I am English, so you’ll forgive the incessant reference to the weather. But it is simply and absolutely necessary to convey to you in Blighty just how roasted I am feeling. Actually, roasted is not the right word – roasted conjures images of juicy meats and succulent vegetables. I do not feel juicy and succulent. I feel shriveled and dried. Crisp. Parched.

I am a forgotten pottery in an overheated kiln. I am a neglected piece of dough in a smoldering pizza oven.

Shrivel.

Tuesday, April 04, 2006

'Men At Work'

This sign means it.

They are laying a pipe along the express-way leading to Abuja. But this is not like at home where hard-hatted, steel-toed, yellow vest wearing tea-drinkers push a few buttons on a digger, trundle in with a crane and lay a pipe.

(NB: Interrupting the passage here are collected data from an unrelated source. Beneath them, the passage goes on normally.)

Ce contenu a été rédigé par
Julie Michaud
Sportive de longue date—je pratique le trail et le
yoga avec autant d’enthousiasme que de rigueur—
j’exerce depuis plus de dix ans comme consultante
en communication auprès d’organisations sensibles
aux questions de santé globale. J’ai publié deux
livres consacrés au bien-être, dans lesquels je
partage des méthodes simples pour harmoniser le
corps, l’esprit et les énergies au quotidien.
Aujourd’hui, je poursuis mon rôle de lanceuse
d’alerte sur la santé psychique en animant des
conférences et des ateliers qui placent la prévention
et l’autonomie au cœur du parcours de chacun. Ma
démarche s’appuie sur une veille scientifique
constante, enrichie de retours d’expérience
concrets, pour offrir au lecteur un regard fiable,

This is a six-kilometer line of bare-chested, flip-flop wearing, pick-axe wielding men at work in the thick, heavy, relentless 40degree heat. At the end of the line, a handful more of men at work (still bare-chested and flip-flop wearing) pour molten tar onto the road from buckets in their un-gloved hands.

Monday, April 03, 2006

“It seems you have traveled?”…

Yes, I have traveled! A beautiful holiday in Ghana! Ghana! Oh sweet Ghana! Land of peace, smiles, tree-top canopy walkways, palm lined golden beaches, butterflies the size of small birds, waterfalls, litter-bins, queuing systems, calabash trees, strange sticky fruits that make water taste like syrup even twenty minutes after eating.

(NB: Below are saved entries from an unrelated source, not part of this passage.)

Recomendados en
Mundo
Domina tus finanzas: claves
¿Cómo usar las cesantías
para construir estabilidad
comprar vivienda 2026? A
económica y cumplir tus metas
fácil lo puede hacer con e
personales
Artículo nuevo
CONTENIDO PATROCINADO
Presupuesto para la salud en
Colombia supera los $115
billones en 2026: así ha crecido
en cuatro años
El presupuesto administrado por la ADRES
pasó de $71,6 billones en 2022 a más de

…“So what did you bring for us?”

Hum…?….. My smile?….. My new sense of inner peace?….. My renewed motivation to try to get something done in this place?

Oh, and some icky Ghanaian chocolate with in-built no-melting mechanism that removes all flavour of chocolate and replaces it with that of soap. That’ll teach you to ask for something every time I so much as leave the hospital compound!!!